[Page images and extracted text]
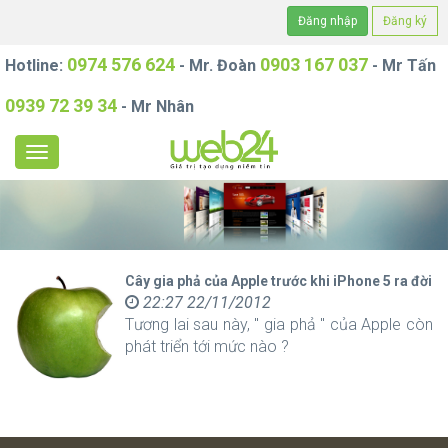
Đăng nhập
Đăng ký
0974 576 624
0903 167 037
Hotline:
- Mr. Đoàn
- Mr Tấn
0939 72 39 34
- Mr Nhân
Cây gia phả của Apple trước khi iPhone 5 ra đời
22:27 22/11/2012
Tương lai sau này, " gia phả " của Apple còn
phát triển tới mức nào ?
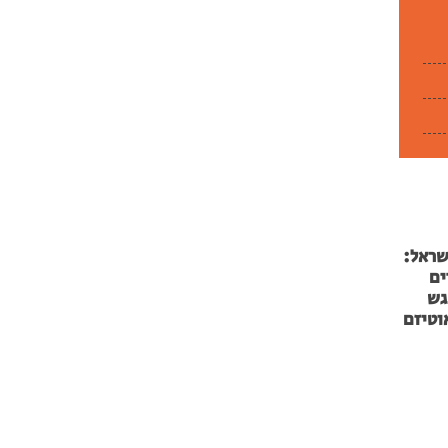
שראל:
ים
גש
וטיזם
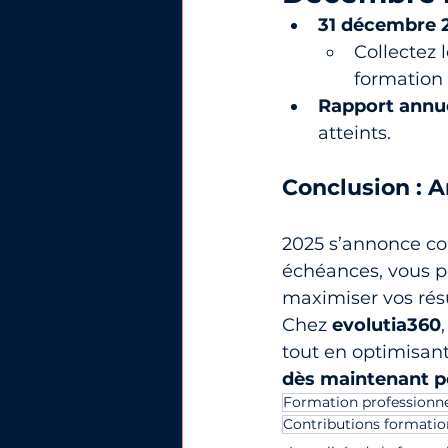
31 décembre 2
Collectez 
formation
Rapport annu
atteints.
Conclusion : A
2025 s’annonce co
échéances, vous po
maximiser vos rés
Chez 
evolutia360
tout en optimisant
dès maintenant 
Formation professionne
Contributions formatio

* **Instructions for the task**: Write out each line above containing "Apple".

* **Written solution**:
Cây gia phả của Apple trước khi iPhone 5 ra đời
Tương lai sau này, " gia phả " của Apple còn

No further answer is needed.